Problem to work on: Once the images are set aside, write out the rest of the records exactly.

[Stored data entries]

######

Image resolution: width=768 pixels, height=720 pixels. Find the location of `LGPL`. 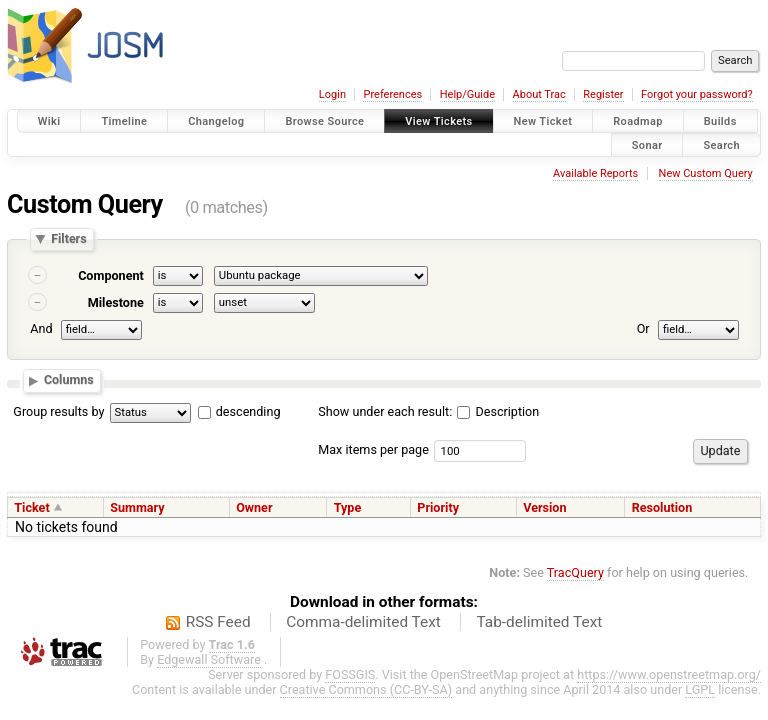

LGPL is located at coordinates (700, 689).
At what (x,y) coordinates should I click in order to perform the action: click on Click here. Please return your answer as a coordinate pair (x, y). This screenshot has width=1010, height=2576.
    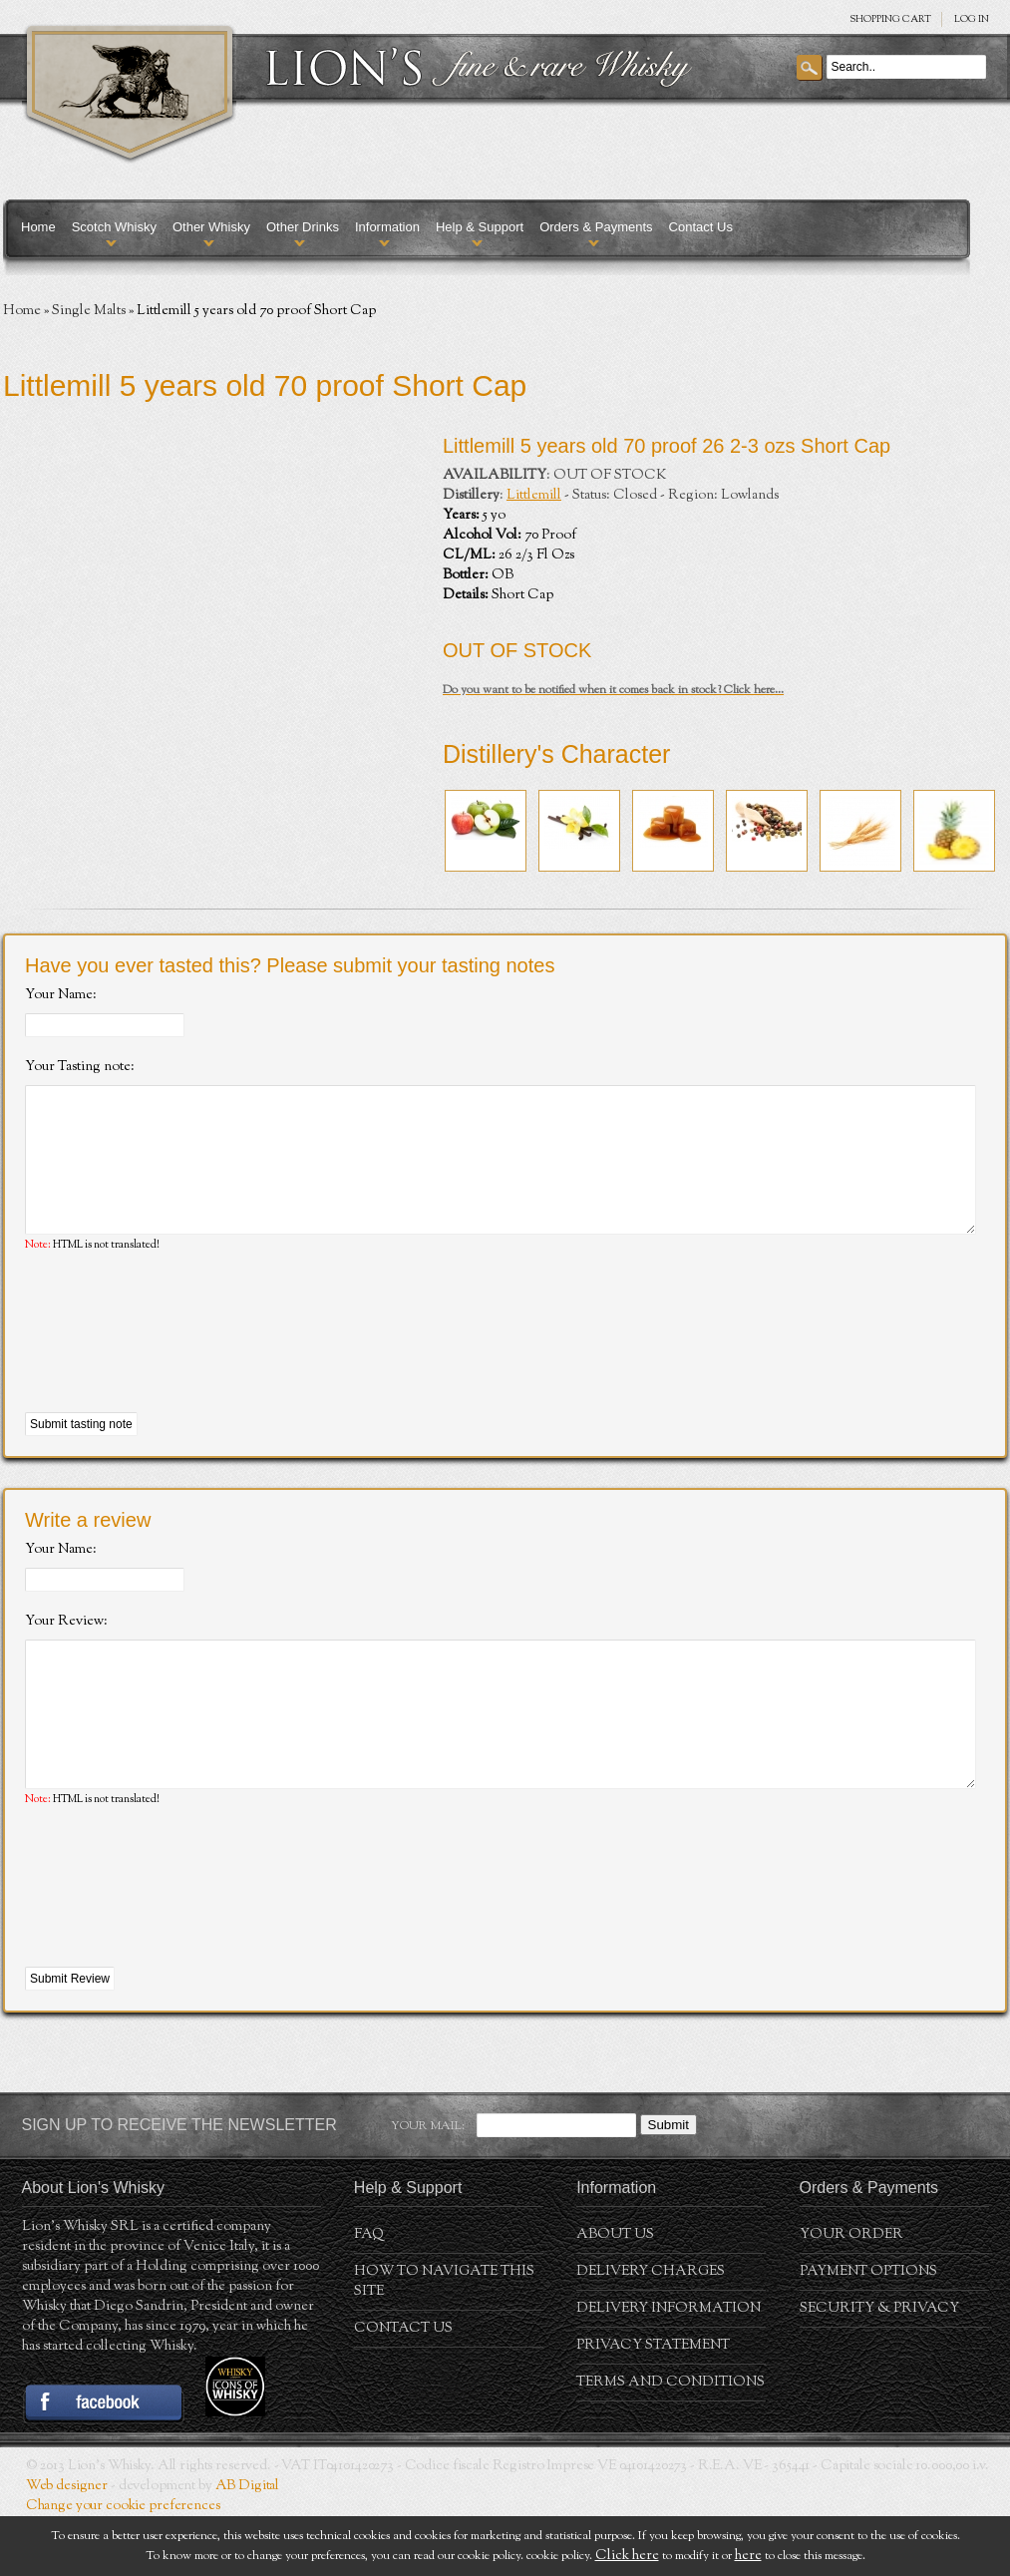
    Looking at the image, I should click on (627, 2556).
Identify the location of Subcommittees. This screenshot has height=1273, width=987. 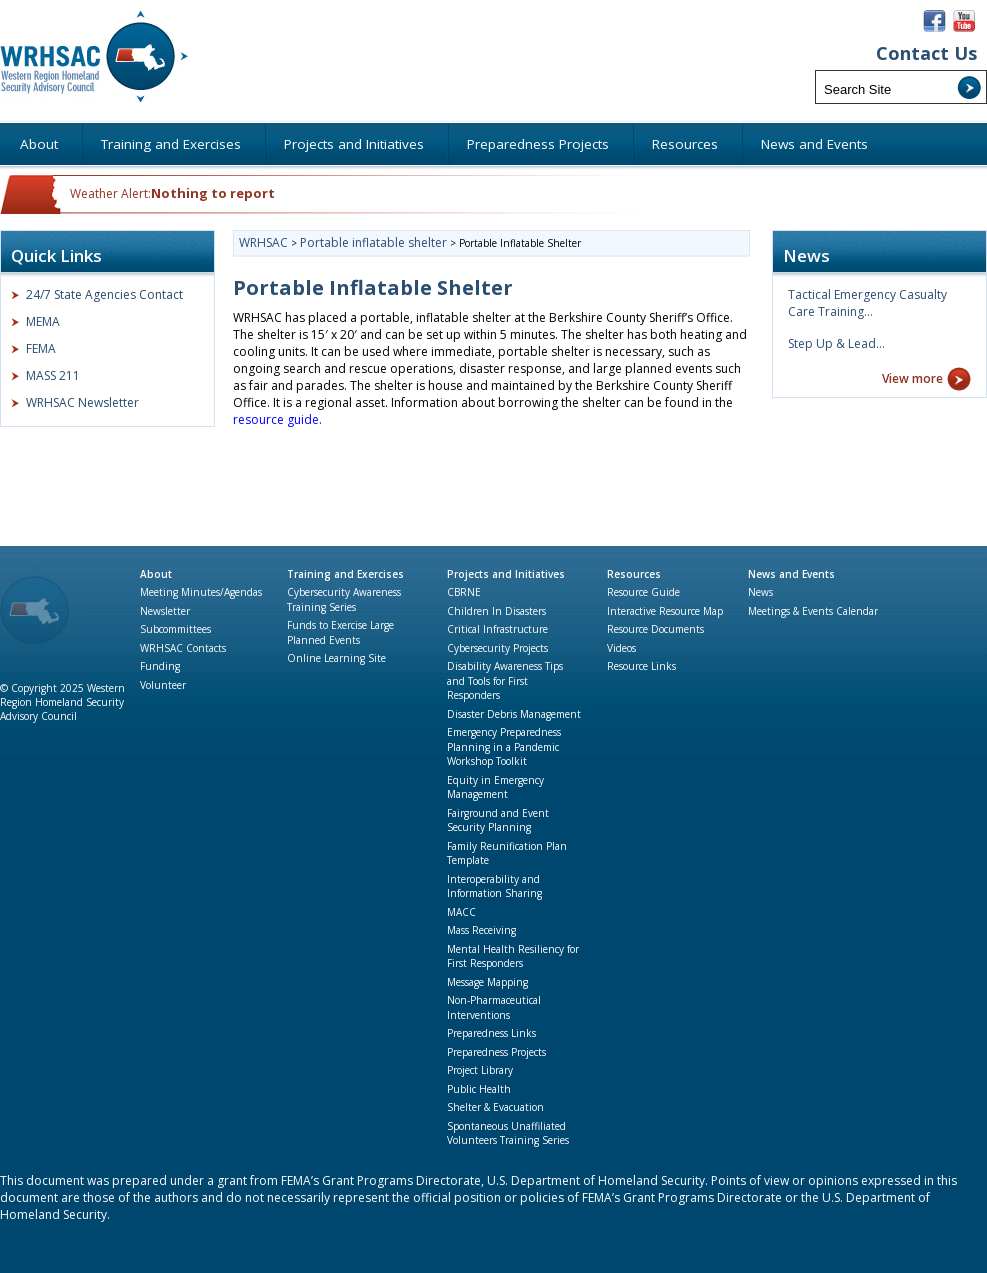
(175, 629).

######

Task output:
Image resolution: width=768 pixels, height=720 pixels. Find the location of `LGPL`. 

LGPL is located at coordinates (700, 689).
At what (x,y) coordinates should I click in order to perform the action: click on Click here. Please return your answer as a coordinate pair (x, y). This screenshot has width=1010, height=2576.
    Looking at the image, I should click on (627, 2556).
Identify the location of Subcommittees. This screenshot has height=1273, width=987. 
(175, 629).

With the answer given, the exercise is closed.